(DEPRECATED) Apache Flink User Mailing List archive.

How to prepare data for K means clustering

Classic

List

Threaded

2 messages Options

Ashutosh Kumar

How to prepare data for K means clustering

I saw example code for K means clustering . It takes input data points as pair of double values (1.2 2.3\n5.3 7.2\.). My question is how do I convert my business data to this format. I have customer data which has columns like house hold income , education and several others. I want to do clustering on multiple columns something like Neilsen segments.

Thanks

Ashutosh

Chiwan Park-2

Re: How to prepare data for K means clustering

Hi Ashutosh,

You can use basic Flink DataSet operations such as map and filter to transform your data. Basically, you have to declare a distance metric between each record in data. In example, we use euclidean distance (see euclideanDistance method in Point class).

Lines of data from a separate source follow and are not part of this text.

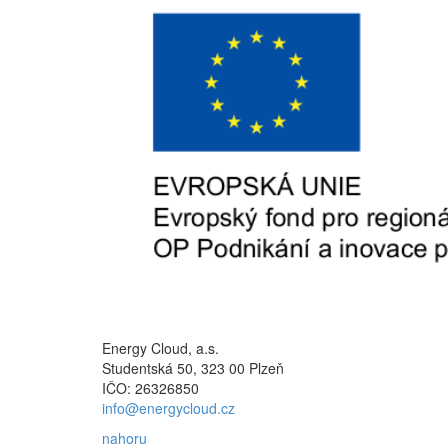
Energy Cloud, a.s.
Studentská 50, 323 00 Plzeň
IČO: 26326850
info@energycloud.cz
nahoru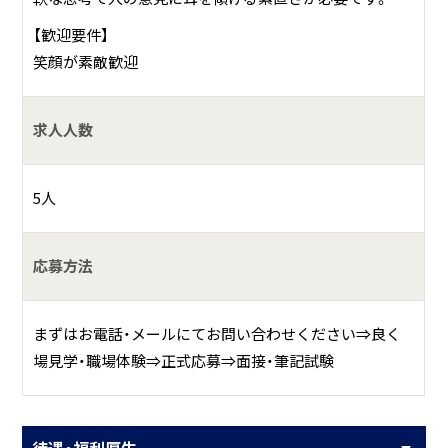
【歓迎要件】
笑顔が素敵歓迎
求人人数
5人
応募方法
まずはお電話・メールにてお問い合わせください⇒良く
場見学・職場体験⇒正式応募⇒面接・筆記試験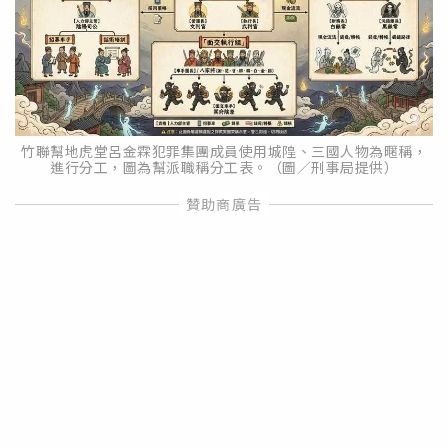
竹聯幫地虎堂呂金霖犯罪集團成員使用城隍、三國人物為暱稱，
進行分工，圖為幫派職稱分工表。（圖／刑事局提供）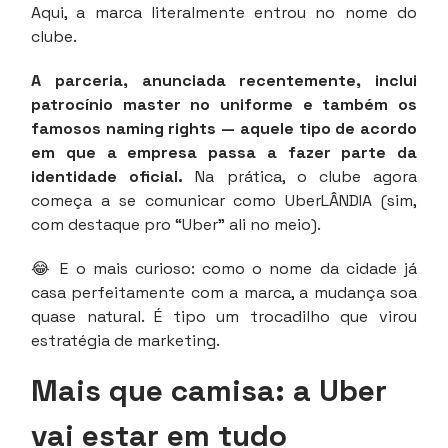
Aqui, a marca literalmente entrou no nome do
clube.
A parceria, anunciada recentemente, inclui
patrocínio master no uniforme e também os
famosos naming rights — aquele tipo de acordo
em que a empresa passa a fazer parte da
identidade oficial.
Na prática, o clube agora
começa a se comunicar como UberLÂNDIA (sim,
com destaque pro “Uber” ali no meio).
😂 E o mais curioso: como o nome da cidade já
casa perfeitamente com a marca, a mudança soa
quase natural. É tipo um trocadilho que virou
estratégia de marketing.
Mais que camisa: a Uber
vai estar em tudo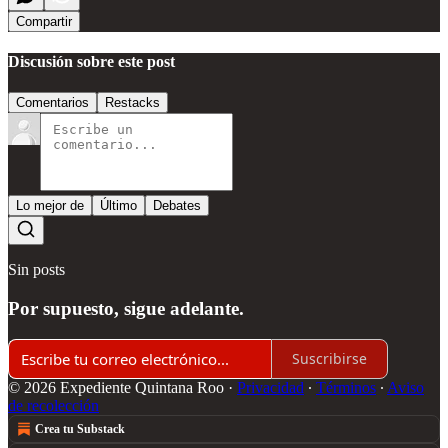
Compartir
Discusión sobre este post
Comentarios
Restacks
Lo mejor de
Último
Debates
Sin posts
Por supuesto, sigue adelante.
Suscribirse
© 2026 Expediente Quintana Roo
·
Privacidad
∙
Términos
∙
Aviso
de recolección
Crea tu Substack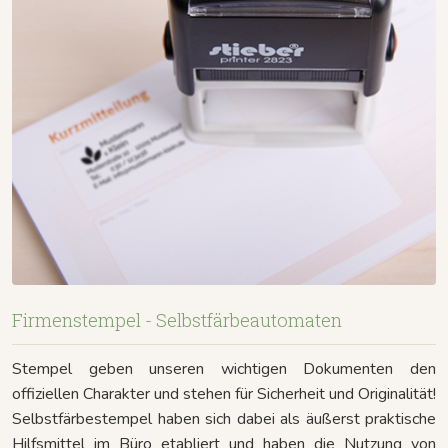
Firmenstempel - Selbstfärbeautomaten
Stempel geben unseren wichtigen Dokumenten den
offiziellen Charakter und stehen für Sicherheit und Originalität!
Selbstfärbestempel haben sich dabei als äußerst praktische
Hilfsmittel im Büro etabliert und haben die Nutzung von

In map method in SelectNearestCenter class, euclideanDistance method is used to measure the distance between each point. For your implementation, you have to substitute type to your data type (It can be your custom class or Flink-provided Tuple) and change distance metric for your data.

Regards,
Chiwan Park

> On Jan 21, 2016, at 4:14 PM, Ashutosh Kumar <[hidden email]> wrote:
>
> I saw example code for K means clustering . It takes input data points as pair of double values (1.2 2.3\n5.3 7.2\.). My question is how do I convert my business data to this format. I have customer data which has columns like house hold income , education and several others. I want to do clustering on multiple columns something like Neilsen segments.
>
> Thanks
> Ashutosh